The concentration of hydrocyanic acid (HCN) in cassava tuber varies in different species of cassava. There are two major species of cassava viz: sweet cassava and bitter cassava. The sweet cassava has lower level of hydrocyanic acid, while the bitter cassava has a high level of the acid, about 490mgkg-1. The tuber stores a lot of water, but this could be eliminated by dehydrating the liquid juice which is the store of the acid. Hydrocyanic acid is poisonous; hence cassava tubers are carefully and elaborately detoxified before being consumed. By its chemical nature, hydrocyanic acid has both cation⁺ )( Hand anion (CN¯). When it undergoes dissociation the products are: HCN →← H⁺ + CN¯ . With these dipolar characteristics, it could undergo electrolytic process involving the exchange of ions and flow of electrons; this can constitute an electric current. The materials utilised include crushed cassava paste/juice (electrolyte), carbon black, manganese (IV) oxide powder, zinc can, carbon rod, cassava grater, absorbent material. The apparatus needed are voltmeter, ammeter and milliammeter, circuit wires, crocodile clips, electric bulbs.
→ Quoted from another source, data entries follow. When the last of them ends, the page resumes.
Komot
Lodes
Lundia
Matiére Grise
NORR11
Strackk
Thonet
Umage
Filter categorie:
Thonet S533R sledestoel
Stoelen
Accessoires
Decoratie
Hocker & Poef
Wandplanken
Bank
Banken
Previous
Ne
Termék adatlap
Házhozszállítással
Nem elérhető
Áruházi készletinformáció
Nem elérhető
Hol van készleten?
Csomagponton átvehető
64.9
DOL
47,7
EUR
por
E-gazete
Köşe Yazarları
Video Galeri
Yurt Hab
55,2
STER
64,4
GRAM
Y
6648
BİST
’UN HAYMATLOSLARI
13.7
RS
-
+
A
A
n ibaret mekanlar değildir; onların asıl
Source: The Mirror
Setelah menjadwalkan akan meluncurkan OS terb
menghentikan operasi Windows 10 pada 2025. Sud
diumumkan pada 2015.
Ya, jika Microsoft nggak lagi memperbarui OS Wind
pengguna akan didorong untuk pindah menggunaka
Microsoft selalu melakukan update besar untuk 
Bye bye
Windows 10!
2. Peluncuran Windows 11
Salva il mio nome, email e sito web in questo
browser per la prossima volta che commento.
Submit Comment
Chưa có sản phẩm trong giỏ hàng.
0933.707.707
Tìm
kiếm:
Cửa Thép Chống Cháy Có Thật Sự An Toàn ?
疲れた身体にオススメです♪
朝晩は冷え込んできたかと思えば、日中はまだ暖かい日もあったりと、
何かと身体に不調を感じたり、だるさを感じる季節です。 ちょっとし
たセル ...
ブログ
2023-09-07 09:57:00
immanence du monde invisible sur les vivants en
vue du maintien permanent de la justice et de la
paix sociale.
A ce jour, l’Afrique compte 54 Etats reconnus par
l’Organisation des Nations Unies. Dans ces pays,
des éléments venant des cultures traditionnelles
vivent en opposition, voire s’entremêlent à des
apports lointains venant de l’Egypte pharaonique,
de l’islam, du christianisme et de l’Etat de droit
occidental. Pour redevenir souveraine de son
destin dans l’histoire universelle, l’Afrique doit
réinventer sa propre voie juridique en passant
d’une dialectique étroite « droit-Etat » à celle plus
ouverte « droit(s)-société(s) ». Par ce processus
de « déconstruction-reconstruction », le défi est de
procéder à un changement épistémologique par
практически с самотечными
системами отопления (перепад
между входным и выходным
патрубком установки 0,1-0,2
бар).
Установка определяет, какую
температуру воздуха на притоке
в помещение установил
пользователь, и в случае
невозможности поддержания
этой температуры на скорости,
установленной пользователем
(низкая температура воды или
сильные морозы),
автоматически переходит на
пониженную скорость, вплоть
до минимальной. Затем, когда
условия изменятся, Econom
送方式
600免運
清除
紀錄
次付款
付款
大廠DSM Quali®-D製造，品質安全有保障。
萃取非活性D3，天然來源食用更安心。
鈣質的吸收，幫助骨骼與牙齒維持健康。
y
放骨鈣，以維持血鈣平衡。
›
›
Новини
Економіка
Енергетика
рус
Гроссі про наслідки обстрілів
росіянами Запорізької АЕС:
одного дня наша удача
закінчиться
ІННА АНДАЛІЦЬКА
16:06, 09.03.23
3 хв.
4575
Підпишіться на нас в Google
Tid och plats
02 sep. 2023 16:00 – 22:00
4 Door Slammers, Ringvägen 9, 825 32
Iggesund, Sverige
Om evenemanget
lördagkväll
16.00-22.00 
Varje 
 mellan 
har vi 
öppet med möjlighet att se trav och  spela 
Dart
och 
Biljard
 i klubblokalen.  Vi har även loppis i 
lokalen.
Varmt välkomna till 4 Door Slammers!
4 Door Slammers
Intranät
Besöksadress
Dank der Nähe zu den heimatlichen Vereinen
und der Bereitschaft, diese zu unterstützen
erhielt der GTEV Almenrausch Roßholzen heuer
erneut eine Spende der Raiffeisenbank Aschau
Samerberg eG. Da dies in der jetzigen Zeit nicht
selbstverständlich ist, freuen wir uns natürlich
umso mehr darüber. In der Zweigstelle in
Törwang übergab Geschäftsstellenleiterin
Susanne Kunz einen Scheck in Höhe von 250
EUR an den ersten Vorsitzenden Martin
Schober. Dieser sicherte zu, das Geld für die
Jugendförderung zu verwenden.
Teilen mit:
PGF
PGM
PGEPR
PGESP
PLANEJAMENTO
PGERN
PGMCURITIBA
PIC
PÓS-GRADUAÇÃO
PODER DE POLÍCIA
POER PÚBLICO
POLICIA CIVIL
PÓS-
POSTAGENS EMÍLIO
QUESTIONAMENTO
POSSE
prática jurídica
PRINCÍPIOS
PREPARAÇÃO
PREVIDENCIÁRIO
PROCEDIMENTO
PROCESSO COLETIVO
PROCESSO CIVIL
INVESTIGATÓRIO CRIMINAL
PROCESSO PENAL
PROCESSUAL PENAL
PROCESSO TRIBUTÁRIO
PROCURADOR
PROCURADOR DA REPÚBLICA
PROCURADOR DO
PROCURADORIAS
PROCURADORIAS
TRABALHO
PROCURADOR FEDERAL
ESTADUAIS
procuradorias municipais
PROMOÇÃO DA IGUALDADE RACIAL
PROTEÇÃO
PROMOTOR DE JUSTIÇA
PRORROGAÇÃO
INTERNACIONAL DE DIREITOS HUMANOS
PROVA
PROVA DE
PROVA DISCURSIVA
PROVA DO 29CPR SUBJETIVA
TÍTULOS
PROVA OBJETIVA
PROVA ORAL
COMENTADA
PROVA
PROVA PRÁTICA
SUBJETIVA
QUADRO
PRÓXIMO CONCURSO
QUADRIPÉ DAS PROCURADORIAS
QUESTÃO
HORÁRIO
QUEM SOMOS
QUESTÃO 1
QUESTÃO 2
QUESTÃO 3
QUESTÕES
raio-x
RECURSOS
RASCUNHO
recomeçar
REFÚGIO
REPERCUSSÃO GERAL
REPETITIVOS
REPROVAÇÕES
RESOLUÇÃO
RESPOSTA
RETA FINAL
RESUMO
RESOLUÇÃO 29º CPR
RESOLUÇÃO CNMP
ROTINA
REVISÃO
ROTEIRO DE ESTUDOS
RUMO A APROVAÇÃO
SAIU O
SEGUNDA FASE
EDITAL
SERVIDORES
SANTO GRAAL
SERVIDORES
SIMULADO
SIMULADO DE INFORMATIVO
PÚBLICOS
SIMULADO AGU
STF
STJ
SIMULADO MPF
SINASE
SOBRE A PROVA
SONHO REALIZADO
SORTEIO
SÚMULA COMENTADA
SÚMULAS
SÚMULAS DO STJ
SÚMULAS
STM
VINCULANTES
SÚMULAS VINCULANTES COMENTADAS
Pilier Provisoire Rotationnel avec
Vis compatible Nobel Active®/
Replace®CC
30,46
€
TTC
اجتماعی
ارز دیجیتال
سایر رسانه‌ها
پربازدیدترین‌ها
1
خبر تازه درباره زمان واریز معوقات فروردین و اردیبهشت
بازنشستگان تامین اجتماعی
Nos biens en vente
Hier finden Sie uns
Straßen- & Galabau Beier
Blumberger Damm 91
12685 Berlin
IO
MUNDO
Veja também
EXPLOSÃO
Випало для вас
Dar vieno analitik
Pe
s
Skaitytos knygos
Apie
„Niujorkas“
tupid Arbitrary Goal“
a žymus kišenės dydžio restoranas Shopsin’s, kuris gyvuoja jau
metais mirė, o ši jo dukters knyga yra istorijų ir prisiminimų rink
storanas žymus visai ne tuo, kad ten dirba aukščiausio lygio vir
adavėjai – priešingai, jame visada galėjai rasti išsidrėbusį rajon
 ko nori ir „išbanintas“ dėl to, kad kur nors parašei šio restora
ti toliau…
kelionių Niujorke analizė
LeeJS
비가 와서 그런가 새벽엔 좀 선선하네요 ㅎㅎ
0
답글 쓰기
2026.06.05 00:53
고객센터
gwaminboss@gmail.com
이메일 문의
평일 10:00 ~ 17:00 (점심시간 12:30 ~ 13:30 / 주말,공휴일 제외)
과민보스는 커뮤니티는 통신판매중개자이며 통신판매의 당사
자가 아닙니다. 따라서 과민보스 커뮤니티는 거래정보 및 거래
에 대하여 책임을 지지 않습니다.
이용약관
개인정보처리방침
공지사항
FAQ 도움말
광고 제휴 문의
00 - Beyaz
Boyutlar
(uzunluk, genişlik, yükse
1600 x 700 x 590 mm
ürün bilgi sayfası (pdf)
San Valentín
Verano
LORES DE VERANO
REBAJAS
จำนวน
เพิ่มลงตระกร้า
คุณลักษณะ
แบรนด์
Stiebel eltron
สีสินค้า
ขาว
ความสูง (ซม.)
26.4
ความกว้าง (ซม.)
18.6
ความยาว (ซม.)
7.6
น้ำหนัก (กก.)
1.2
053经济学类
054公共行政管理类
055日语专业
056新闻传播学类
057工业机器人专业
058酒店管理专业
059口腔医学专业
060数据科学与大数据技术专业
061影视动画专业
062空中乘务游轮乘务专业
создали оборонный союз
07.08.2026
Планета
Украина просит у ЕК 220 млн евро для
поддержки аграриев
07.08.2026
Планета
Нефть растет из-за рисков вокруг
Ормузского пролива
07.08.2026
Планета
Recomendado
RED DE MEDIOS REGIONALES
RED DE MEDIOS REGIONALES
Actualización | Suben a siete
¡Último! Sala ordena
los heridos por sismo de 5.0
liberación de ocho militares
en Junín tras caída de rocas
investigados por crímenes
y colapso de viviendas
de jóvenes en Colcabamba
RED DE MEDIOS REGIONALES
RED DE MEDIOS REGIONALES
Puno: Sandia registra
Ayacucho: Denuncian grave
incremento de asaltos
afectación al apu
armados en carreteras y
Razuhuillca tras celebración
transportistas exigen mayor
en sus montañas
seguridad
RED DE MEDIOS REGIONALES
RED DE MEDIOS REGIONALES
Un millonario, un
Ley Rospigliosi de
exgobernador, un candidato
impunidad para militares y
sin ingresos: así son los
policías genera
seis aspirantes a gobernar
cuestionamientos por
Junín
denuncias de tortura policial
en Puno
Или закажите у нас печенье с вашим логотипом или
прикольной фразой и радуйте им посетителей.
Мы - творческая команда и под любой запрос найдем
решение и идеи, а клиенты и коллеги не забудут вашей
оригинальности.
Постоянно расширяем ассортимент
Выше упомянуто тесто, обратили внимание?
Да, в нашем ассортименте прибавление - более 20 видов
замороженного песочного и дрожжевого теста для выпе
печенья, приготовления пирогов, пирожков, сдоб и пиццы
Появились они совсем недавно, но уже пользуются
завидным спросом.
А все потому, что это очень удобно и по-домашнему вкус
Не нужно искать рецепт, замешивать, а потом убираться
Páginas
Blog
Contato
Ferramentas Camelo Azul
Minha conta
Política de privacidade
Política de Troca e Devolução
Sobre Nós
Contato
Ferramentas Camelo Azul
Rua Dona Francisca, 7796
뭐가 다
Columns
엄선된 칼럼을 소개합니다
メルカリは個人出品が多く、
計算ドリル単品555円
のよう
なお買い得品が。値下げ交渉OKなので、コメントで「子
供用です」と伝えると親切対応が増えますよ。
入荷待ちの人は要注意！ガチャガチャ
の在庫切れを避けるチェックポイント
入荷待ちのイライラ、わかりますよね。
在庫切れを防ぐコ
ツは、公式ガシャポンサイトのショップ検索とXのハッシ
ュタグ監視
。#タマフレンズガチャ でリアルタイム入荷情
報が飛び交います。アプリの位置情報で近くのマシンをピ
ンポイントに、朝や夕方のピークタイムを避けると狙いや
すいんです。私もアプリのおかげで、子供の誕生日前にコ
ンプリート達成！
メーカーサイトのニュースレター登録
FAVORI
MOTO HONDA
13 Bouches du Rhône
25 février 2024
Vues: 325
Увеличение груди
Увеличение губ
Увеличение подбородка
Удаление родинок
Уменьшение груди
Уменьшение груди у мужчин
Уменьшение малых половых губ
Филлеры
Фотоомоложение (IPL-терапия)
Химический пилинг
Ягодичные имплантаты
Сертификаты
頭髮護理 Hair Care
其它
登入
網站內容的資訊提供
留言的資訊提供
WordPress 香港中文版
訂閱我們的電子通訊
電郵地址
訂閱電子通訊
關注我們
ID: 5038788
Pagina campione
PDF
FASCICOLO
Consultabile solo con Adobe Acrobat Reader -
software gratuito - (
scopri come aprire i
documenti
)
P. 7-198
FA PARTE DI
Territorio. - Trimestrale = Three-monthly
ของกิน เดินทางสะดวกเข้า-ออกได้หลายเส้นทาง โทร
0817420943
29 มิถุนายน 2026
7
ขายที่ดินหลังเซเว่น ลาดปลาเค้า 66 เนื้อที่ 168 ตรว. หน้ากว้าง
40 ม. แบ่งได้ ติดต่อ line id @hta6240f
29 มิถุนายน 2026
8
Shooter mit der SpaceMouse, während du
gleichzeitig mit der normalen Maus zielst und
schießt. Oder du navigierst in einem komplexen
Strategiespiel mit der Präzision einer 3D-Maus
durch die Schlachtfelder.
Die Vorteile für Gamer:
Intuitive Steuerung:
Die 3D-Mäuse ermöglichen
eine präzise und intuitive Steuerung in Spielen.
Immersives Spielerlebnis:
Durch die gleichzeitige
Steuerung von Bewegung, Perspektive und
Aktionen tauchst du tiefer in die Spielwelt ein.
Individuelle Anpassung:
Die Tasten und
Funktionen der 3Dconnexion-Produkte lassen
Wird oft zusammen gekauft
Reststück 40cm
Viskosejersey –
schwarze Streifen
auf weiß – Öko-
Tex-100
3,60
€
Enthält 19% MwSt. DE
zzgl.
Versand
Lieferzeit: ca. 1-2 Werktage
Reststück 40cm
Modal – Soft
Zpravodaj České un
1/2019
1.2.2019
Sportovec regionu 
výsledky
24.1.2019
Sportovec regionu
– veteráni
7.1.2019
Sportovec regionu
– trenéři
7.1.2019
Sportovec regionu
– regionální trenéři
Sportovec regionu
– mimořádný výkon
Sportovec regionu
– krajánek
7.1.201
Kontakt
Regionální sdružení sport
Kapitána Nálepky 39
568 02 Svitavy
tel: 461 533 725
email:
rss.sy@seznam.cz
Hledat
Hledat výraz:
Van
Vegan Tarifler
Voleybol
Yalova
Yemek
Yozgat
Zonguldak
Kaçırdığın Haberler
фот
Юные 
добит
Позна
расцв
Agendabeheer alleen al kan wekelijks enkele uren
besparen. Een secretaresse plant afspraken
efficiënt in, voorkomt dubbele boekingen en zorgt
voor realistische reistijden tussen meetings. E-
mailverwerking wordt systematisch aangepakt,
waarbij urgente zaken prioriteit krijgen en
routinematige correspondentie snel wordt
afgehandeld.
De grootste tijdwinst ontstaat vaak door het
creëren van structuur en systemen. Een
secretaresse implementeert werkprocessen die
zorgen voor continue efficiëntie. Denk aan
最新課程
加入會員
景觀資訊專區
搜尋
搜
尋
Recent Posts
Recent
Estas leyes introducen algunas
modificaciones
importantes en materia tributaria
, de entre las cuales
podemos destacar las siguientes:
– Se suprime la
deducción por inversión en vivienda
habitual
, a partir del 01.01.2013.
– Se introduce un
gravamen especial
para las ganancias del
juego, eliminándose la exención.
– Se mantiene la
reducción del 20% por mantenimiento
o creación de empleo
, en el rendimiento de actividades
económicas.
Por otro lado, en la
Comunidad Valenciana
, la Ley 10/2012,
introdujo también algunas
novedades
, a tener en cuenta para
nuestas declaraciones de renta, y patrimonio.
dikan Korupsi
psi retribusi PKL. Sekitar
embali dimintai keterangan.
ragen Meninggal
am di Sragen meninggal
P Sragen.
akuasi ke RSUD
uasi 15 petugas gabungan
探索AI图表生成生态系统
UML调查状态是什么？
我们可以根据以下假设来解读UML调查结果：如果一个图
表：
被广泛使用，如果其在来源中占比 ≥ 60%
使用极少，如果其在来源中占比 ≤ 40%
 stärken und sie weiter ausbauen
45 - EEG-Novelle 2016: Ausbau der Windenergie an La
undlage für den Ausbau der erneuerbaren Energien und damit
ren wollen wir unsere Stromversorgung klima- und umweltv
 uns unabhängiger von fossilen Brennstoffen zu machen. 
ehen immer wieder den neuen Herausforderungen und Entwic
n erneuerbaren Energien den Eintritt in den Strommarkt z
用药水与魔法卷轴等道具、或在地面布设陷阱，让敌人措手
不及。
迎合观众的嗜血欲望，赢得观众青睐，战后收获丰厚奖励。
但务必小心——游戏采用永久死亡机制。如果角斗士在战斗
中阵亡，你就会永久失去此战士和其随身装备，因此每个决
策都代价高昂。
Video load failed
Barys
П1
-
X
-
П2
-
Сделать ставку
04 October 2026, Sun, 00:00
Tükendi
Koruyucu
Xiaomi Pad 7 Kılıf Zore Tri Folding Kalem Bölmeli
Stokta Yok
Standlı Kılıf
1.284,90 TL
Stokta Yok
 1.2       Statement of Problem

Developing countries like Nigeria are faced with two major problems which include acute shortage of electricity and solid waste management which posed a pressing environmental challenge faced by urban and rural areas in the country, with a population exceeding 170 million people. Among several wastes generated by this huge population is agricultural waste. Improper handling of agricultural waste has raised a significant challenge in the past decades. In 2016, agriculture contributed 19.17% to the gross domestic product (GDP) of Nigeria and it also generated large amount of waste materials. Nigeria is involved in growing and producing many food crops. One of such crops is cassava, a starchy staple food crop which has the ability to resist drought and diseases.  Three main types of residues are generated during the industrial processing of cassava: peels, solids, and wastewater. These wastes are poor in protein content, but their residues are very rich in carbohydrate and are generated in large amounts during the production of ‘garri’ and cassava flour from the tubers. The cost associated with the handling and disposal of these wastes constitutes a huge financial burden to the cassava-processing industries in most rural regions of the country. As a result of this challenge, most rural cassava processors choose to dispose the cassava-processing wastes generated into the environment. These wastes have been identified to be toxic to the environment (   ). In a bid to find a use for this abundant waste, the possibility of serving as substrate to produce electricity in a primary dry cell battery becomes very necessary, as the examination of the microbes present on cassava identified rod-shaped gram-positive and cocci-shaped gram negative bacteria as the dominant microbes growing indigenously on the cassava.

 

1.3       Objective of the Study

The general objective of this study is to construct primary dry cells battery using cassava.

 

1.4       Significance of the Study

There is great deal of ongoing research which seeks to optimize and predict Microbial fuel cells outputs, enhance associated microbes through genetic manipulation and improve fuel cell designs; however, research with respect to the use of some naturally occurring/generated agricultural products or waste is lagging behind. The heightened usability of such organic materials in microbial fuel cells would not only reduce the initial set up costs and improve microbial fuel cells viability, but also generate and heighten their attractiveness as a means to reduce greenhouse gases as well as overall environmental pollution.